A smart guy once told me to remember, “You don’t get what you deserve, you get what you negotiate.” I’ve kept that nugget loaded into RAM since the time I first heard it.

Recently I was working through the details on a biz item and the other party said, “I wasn’t expecting a negotiation.” My reaction to the comment was thinking, “Well then, how would either party end up getting what they needed?”

Negotiating is a matter of articulating your facts, values and needs and attempting to find if and where your and the other party’s “brackets” overlap.

Another great stolen nugget I’ve heard is, “Smart people typically make the same decisions, granted they are operating off the same facts”. To me that means, you have to share your supporting arguments. Objective is always better than subjective. It’s hard for another party to quantify or value what you feel.

Sometimes you get there, and sometimes you don’t, but keeping communication open, sharing facts and maintaining forward momentum are a better strategy than sandbagging, obfuscating, leveraging deadlines or using false time constraints.

Everything in life is a negotiation and that’s not a bad thing. I’d say I’m neutral on the subject and don’t chase opportunities to be a “deal guy”. I know some who relish the battle, but I get more joy from getting people to engage and help build whatever I’m energized about vs trying to outmaneuver them.

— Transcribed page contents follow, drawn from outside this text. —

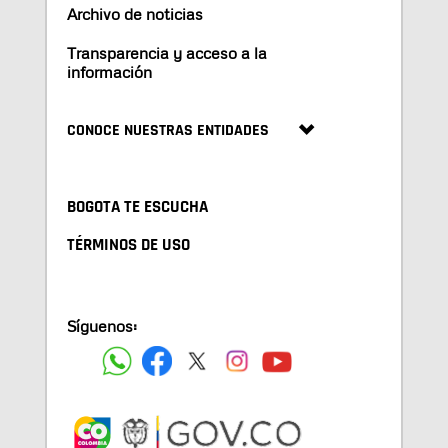
Archivo de noticias
Transparencia y acceso a la
información
CONOCE NUESTRAS ENTIDADES
BOGOTA TE ESCUCHA
TÉRMINOS DE USO
Síguenos: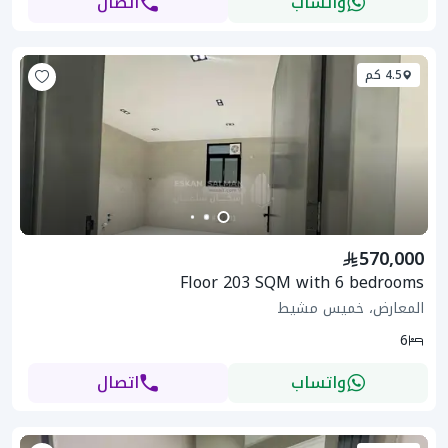
واتساب
اتصال
4.5 كم
570,000
Floor 203 SQM with 6 bedrooms
المعارض، خميس مشيط
6
واتساب
اتصال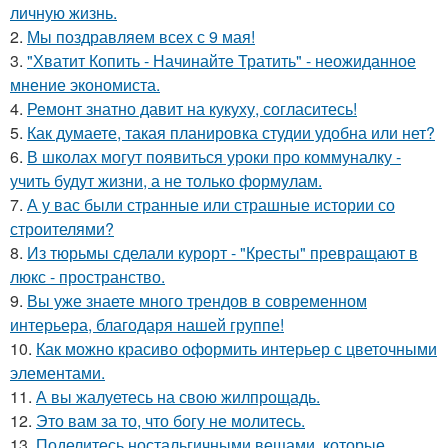
личную жизнь.
2.
Мы поздравляем всех с 9 мая!
3.
"Хватит Копить - Начинайте Тратить" - неожиданное
мнение экономиста.
4.
Ремонт знатно давит на кукуху, согласитесь!
5.
Как думаете, такая планировка студии удобна или нет?
6.
В школах могут появиться уроки про коммуналку -
учить будут жизни, а не только формулам.
7.
А у вас были странные или страшные истории со
строителями?
8.
Из тюрьмы сделали курорт - "Кресты" превращают в
люкс - пространство.
9.
Вы уже знаете много трендов в современном
интерьера, благодаря нашей группе!
10.
Как можно красиво оформить интерьер с цветочными
элементами.
11.
А вы жалуетесь на свою жилпрощадь.
12.
Это вам за то, что богу не молитесь.
13.
Поделитесь ностальгичными вещами, которые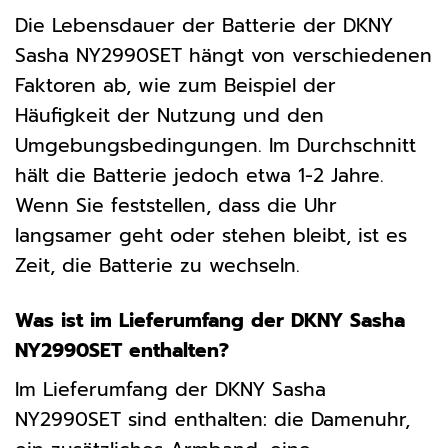
Die Lebensdauer der Batterie der DKNY
Sasha NY2990SET hängt von verschiedenen
Faktoren ab, wie zum Beispiel der
Häufigkeit der Nutzung und den
Umgebungsbedingungen. Im Durchschnitt
hält die Batterie jedoch etwa 1-2 Jahre.
Wenn Sie feststellen, dass die Uhr
langsamer geht oder stehen bleibt, ist es
Zeit, die Batterie zu wechseln.
Was ist im Lieferumfang der DKNY Sasha
NY2990SET enthalten?
Im Lieferumfang der DKNY Sasha
NY2990SET sind enthalten: die Damenuhr,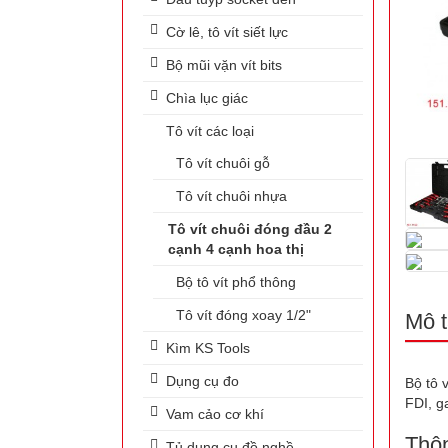
Cờ lê, tô vít siết lực
Bộ mũi vặn vít bits
Chìa lục giác
Tô vít các loại
Tô vít chuôi gỗ
Tô vít chuôi nhựa
Tô vít chuôi đóng đầu 2
cạnh 4 cạnh hoa thị
Bộ tô vít phổ thông
Tô vít đóng xoay 1/2"
Mô t
Kìm KS Tools
Dụng cụ đo
Bộ tô 
FDI, g
Vam cảo cơ khí
Thôn
Tủ dụng cụ đồ nghề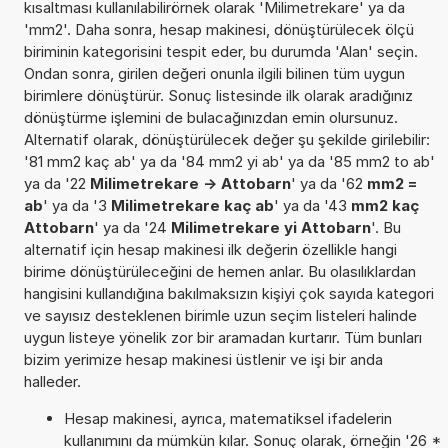
kısaltması kullanılabilirörnek olarak 'Milimetrekare' ya da
'mm2'. Daha sonra, hesap makinesi, dönüştürülecek ölçü
biriminin kategorisini tespit eder, bu durumda 'Alan' seçin.
Ondan sonra, girilen değeri onunla ilgili bilinen tüm uygun
birimlere dönüştürür. Sonuç listesinde ilk olarak aradığınız
dönüştürme işlemini de bulacağınızdan emin olursunuz.
Alternatif olarak, dönüştürülecek değer şu şekilde girilebilir:
'81 mm2 kaç ab' ya da '84 mm2 yi ab' ya da '85 mm2 to ab'
ya da '22
Milimetrekare -> Attobarn
' ya da '62
mm2 =
ab
' ya da '3
Milimetrekare kaç ab
' ya da '43
mm2 kaç
Attobarn
' ya da '24
Milimetrekare yi Attobarn
'. Bu
alternatif için hesap makinesi ilk değerin özellikle hangi
birime dönüştürüleceğini de hemen anlar. Bu olasılıklardan
hangisini kullandığına bakılmaksızın kişiyi çok sayıda kategori
ve sayısız desteklenen birimle uzun seçim listeleri halinde
uygun listeye yönelik zor bir aramadan kurtarır. Tüm bunları
bizim yerimize hesap makinesi üstlenir ve işi bir anda
halleder.
Hesap makinesi, ayrıca, matematiksel ifadelerin
kullanımını da mümkün kılar. Sonuç olarak, örneğin '26 *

That said, I especially dislike combative negotiating. I find when it’s adversarial, zero sum or “old school” it drains my energy the most.

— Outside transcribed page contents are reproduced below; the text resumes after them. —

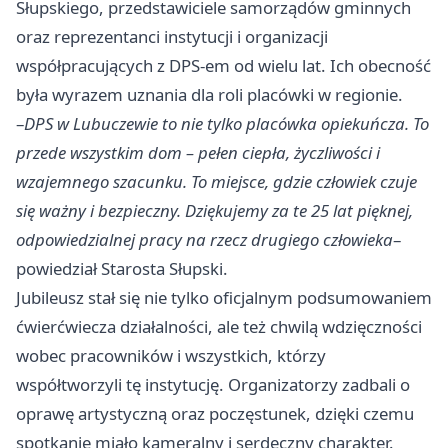
Słupskiego, przedstawiciele samorządów gminnych
oraz reprezentanci instytucji i organizacji
współpracujących z DPS-em od wielu lat. Ich obecność
była wyrazem uznania dla roli placówki w regionie.
–
DPS w Lubuczewie to nie tylko placówka opiekuńcza. To
przede wszystkim dom – pełen ciepła, życzliwości i
wzajemnego szacunku. To miejsce, gdzie człowiek czuje
się ważny i bezpieczny. Dziękujemy za te 25 lat pięknej,
odpowiedzialnej pracy na rzecz drugiego człowieka
–
powiedział Starosta Słupski.
Jubileusz stał się nie tylko oficjalnym podsumowaniem
ćwierćwiecza działalności, ale też chwilą wdzięczności
wobec pracowników i wszystkich, którzy
współtworzyli tę instytucję. Organizatorzy zadbali o
oprawę artystyczną oraz poczęstunek, dzięki czemu
spotkanie miało kameralny i serdeczny charakter.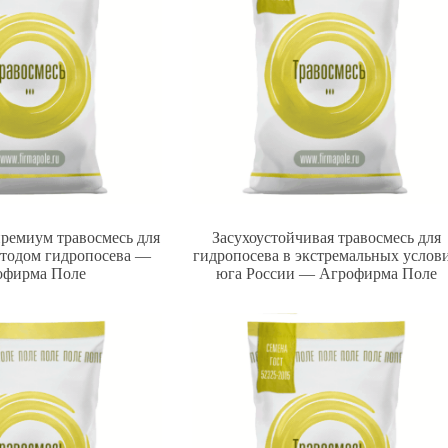
премиум травосмесь для
Засухоустойчивая травосмесь для
етодом гидропосева —
гидропосева в экстремальных услов
офирма Поле
юга России — Агрофирма Поле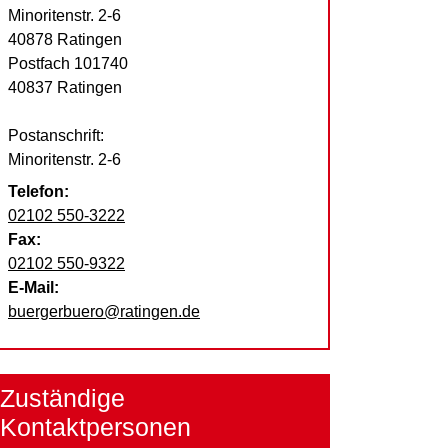
Straße:
Hausnummer:
Minoritenstr.
2-6
PLZ:
Ort:
40878
Ratingen
Postfach 101740
40837 Ratingen
Postanschrift:
Minoritenstr. 2-6
Telefon:
02102 550-3222
Fax:
02102 550-9322
E-Mail:
buergerbuero@ratingen.de
Zuständige
Kontaktpersonen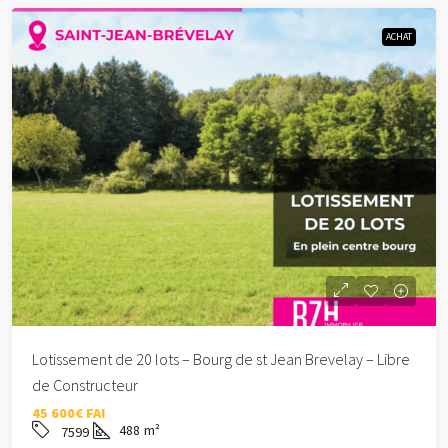
ACHAT
Lotissement de 20 lots – Bourg de st Jean Brevelay – Libre
de Constructeur
45 600€ FAI
488
m²
7599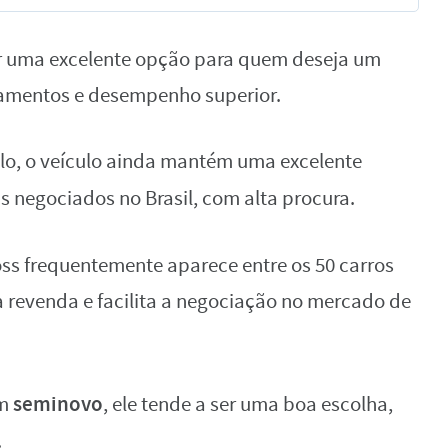
r uma excelente opção para quem deseja um
amentos e desempenho superior.
o, o veículo ainda mantém uma excelente
s negociados no Brasil, com alta procura.
ross frequentemente aparece entre os 50 carros
 revenda e facilita a negociação no mercado de
seminovo
um
, ele tende a ser uma boa escolha,
.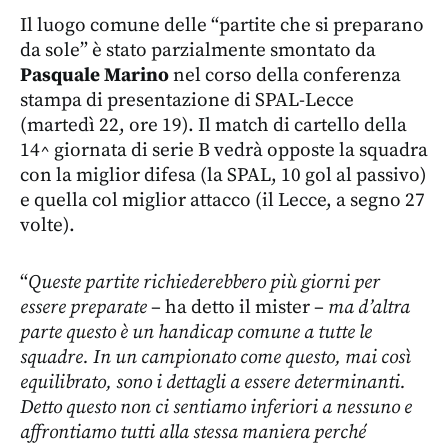
Il luogo comune delle “partite che si preparano
da sole” è stato parzialmente smontato da
Pasquale Marino
nel corso della conferenza
stampa di presentazione di SPAL-Lecce
(martedì 22, ore 19). Il match di cartello della
14^ giornata di serie B vedrà opposte la squadra
con la miglior difesa (la SPAL, 10 gol al passivo)
e quella col miglior attacco (il Lecce, a segno 27
volte).
“
Queste partite richiederebbero più giorni per
essere preparate
– ha detto il mister –
ma d’altra
parte questo è un handicap comune a tutte le
squadre. In un campionato come questo, mai così
equilibrato, sono i dettagli a essere determinanti.
Detto questo non ci sentiamo inferiori a nessuno e
affrontiamo tutti alla stessa maniera perché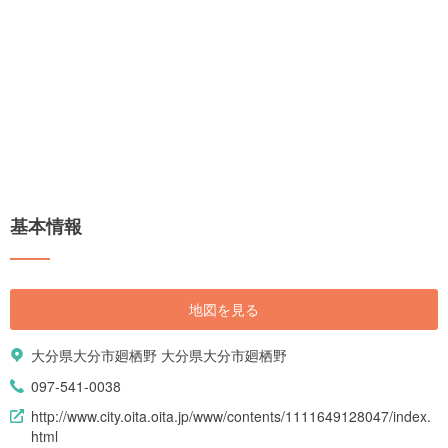
基本情報
地図を見る
大分県大分市廻栖野 大分県大分市廻栖野
097-541-0038
http://www.city.oita.oita.jp/www/contents/1111649128047/index.
html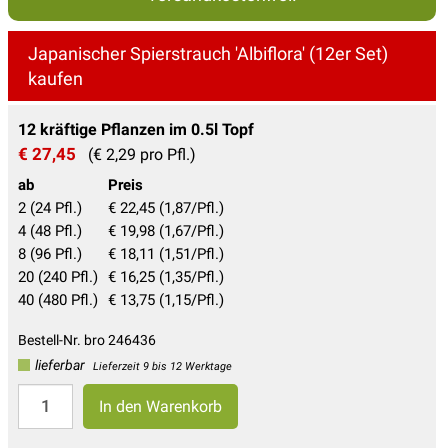
Japanischer Spierstrauch 'Albiflora' (12er Set)
kaufen
12 kräftige Pflanzen im 0.5l Topf
€ 27,45
(€ 2,29 pro Pfl.)
ab
Preis
2 (24 Pfl.)
€ 22,45 (1,87/Pfl.)
4 (48 Pfl.)
€ 19,98 (1,67/Pfl.)
8 (96 Pfl.)
€ 18,11 (1,51/Pfl.)
20 (240 Pfl.)
€ 16,25 (1,35/Pfl.)
40 (480 Pfl.)
€ 13,75 (1,15/Pfl.)
Bestell-Nr. bro 246436
lieferbar
Lieferzeit 9 bis 12 Werktage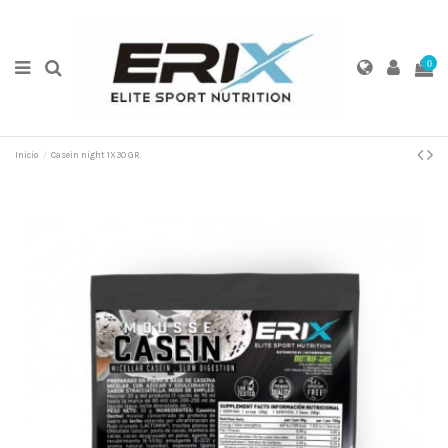
0
Inicio
Casein night 1X30 GR.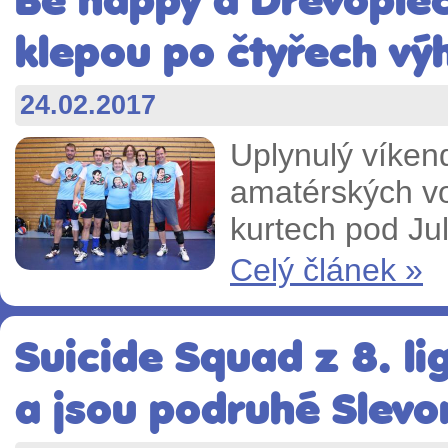
Be happy a Dřevoplec
klepou po čtyřech vý
24.02.2017
Uplynulý víken
amatérských vo
kurtech pod Jul
Celý článek »
Suicide Squad z 8. li
a jsou podruhé Slevo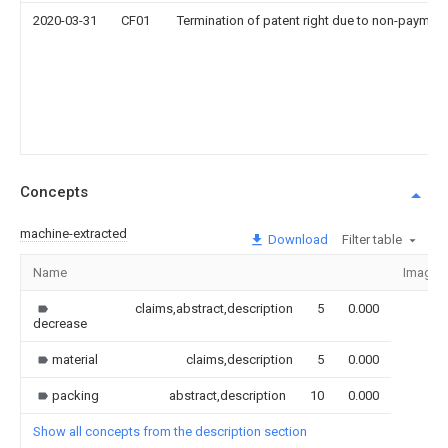
2020-03-31
CF01
Termination of patent right due to non-payment
Concepts
machine-extracted
Download
Filter table
Name
Image
claims,abstract,description
5
0.000
decrease
material
claims,description
5
0.000
packing
abstract,description
10
0.000
Show all concepts from the description section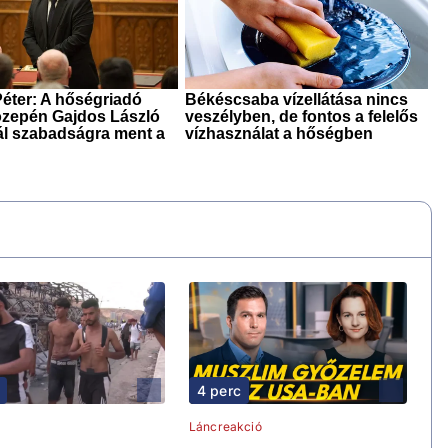
4 perc
Láncreakció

I had this same conversation with a far more deal-experienced friend of mine recently and he agreed with my sentiment, but also acknowledged that combative negotiations are much less painful when you are not emotionally involved or you are working on someone else’s deal. He was a lawyer in his previous life. Makes sense.

That said, in my own dealings, I’d much rather share a collective win and constructively find the middle. Sometimes, I even find myself skipping a negotiating round to highlight a potential middle in an effort to close more quickly. Sometimes it’s appreciated, but in combative situations, it’s always a waste. I’ve found that it usually results in lost ground and lost leverage.  Be careful about highlighting the middle too soon if you know the other party has no incentive to win together.

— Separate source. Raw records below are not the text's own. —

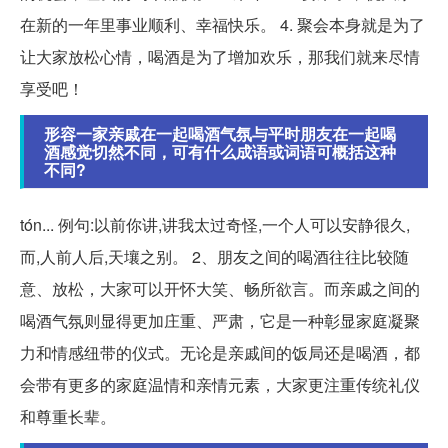
在新的一年里事业顺利、幸福快乐。 4. 聚会本身就是为了
让大家放松心情，喝酒是为了增加欢乐，那我们就来尽情
享受吧！
形容一家亲戚在一起喝酒气氛与平时朋友在一起喝
酒感觉切然不同，可有什么成语或词语可概括这种
不同?
tón... 例句:以前你讲,讲我太过奇怪,一个人可以安静很久,
而,人前人后,天壤之别。 2、朋友之间的喝酒往往比较随
意、放松，大家可以开怀大笑、畅所欲言。而亲戚之间的
喝酒气氛则显得更加庄重、严肃，它是一种彰显家庭凝聚
力和情感纽带的仪式。无论是亲戚间的饭局还是喝酒，都
会带有更多的家庭温情和亲情元素，大家更注重传统礼仪
和尊重长辈。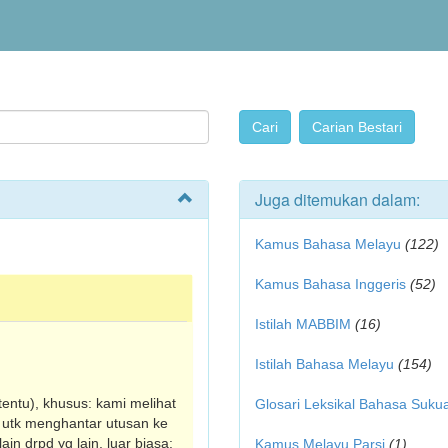
Juga ditemukan dalam:
Kamus Bahasa Melayu
(122)
Kamus Bahasa Inggeris
(52)
Istilah MABBIM
(16)
Istilah Bahasa Melayu
(154)
rtentu), khusus: kami melihat
Glosari Leksikal Bahasa Suku
~ utk menghantar utusan ke
in drpd yg lain, luar biasa:
Kamus Melayu Parsi
(1)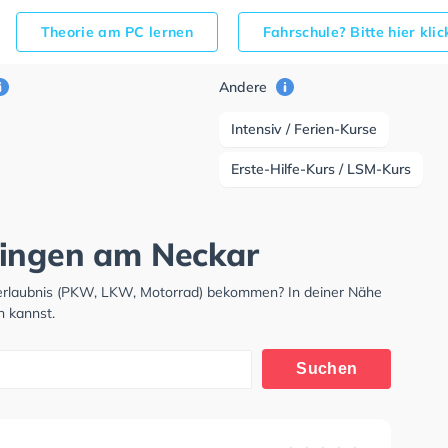
Theorie am PC lernen
Fahrschule? Bitte hier kli
Andere
Intensiv / Ferien-Kurse
Erste-Hilfe-Kurs / LSM-Kurs
lingen am Neckar
rerlaubnis (PKW, LKW, Motorrad) bekommen? In deiner Nähe
n kannst.
Suchen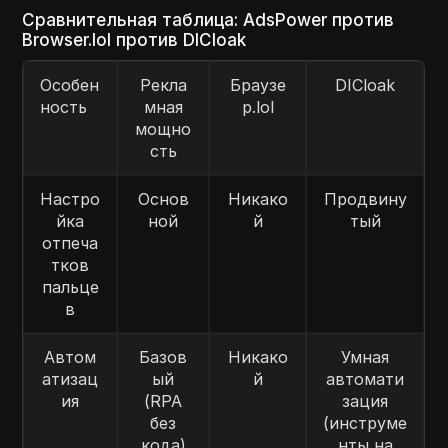
Сравнительная таблица: AdsPower против
Browser.lol против DICloak
Особен
Рекла
Браузе
DICloak
ность
мная
р.lol
мощно
сть
Настро
Основ
Никако
Продвину
йка
ной
й
тый
отпеча
тков
пальце
в
Автом
Базов
Никако
Умная
атизац
ый
й
автомати
ия
(RPA
зация
без
(инструме
кода)
нты на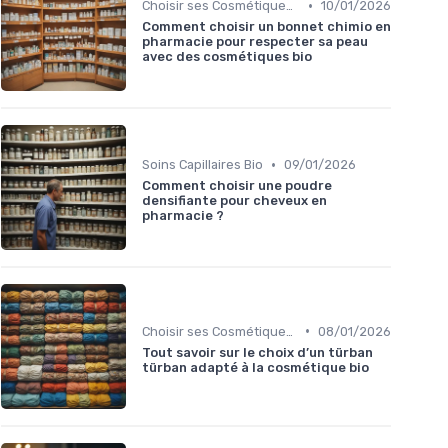
•
Choisir ses Cosmétiques Bio
10/01/2026
Comment choisir un bonnet chimio en
pharmacie pour respecter sa peau
avec des cosmétiques bio
•
Soins Capillaires Bio
09/01/2026
Comment choisir une poudre
densifiante pour cheveux en
pharmacie ?
•
Choisir ses Cosmétiques Bio
08/01/2026
Tout savoir sur le choix d’un türban
türban adapté à la cosmétique bio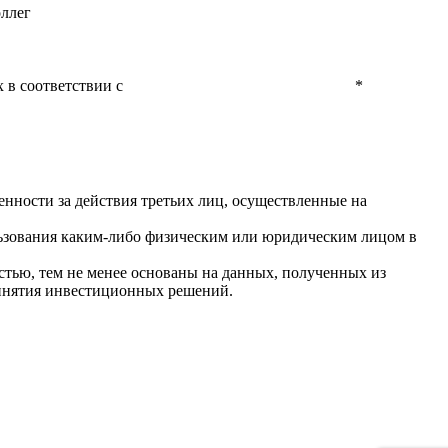
оллег
 в соответствии с
Политикой конфиденциальности
*
енности за действия третьих лиц, осуществленные на
льзования каким-либо физическим или юридическим лицом в
тью, тем не менее основаны на данных, полученных из
ринятия инвестиционных решений.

When a deal is lopsided, it’s typically a short-term win at the expense of potential longer-term value or relationship. The best outcomes usually leave both parties feeling good about the mutual upside and the sharing of the value created or captured.

Lastly, the most important part of any negotiation is knowing what you actually need before you enter the dance. I’ve seen that so many times and have been guilty of it as well. Deals don’t get done (or blow up) until someone says, “No”. Know where your baseline is. Know where your “bracket” ends. Don’t be bashful about saying “No” if you need to. It’s a great tool for getting a deal done or at least saving a ton of wasted time.

Remember, hope is not a strategy. Things don’t magically happen or work out on their own. For the big things and all the little things as well, you will only get what you negotiate.